# Work order:
From the entries, copy out every line in which the word "sous" is found.

# Record set:
[Start of Attachment]

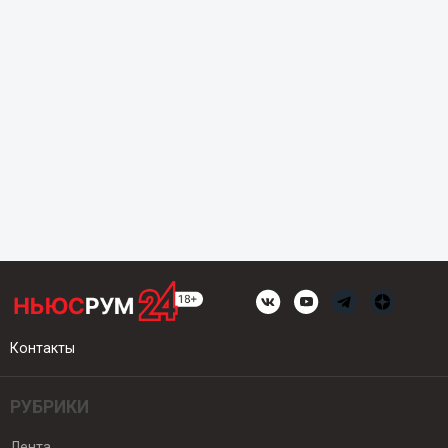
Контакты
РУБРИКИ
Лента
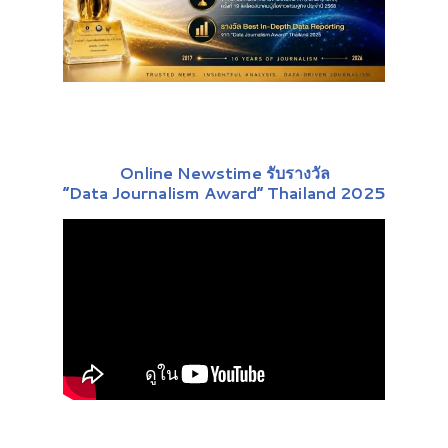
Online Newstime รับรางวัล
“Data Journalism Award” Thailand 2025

[End of Attachment]
[Start of Attachment]

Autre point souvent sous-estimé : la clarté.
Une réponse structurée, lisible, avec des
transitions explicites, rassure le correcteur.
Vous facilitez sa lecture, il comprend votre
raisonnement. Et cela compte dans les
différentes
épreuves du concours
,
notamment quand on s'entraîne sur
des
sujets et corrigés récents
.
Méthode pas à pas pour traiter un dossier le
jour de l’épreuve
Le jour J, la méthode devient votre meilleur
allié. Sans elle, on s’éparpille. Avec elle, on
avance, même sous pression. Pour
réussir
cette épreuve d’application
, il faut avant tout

[End of Attachment]

# Task answer:
Autre point souvent sous-estimé : la clarté.
avance, même sous pression. Pour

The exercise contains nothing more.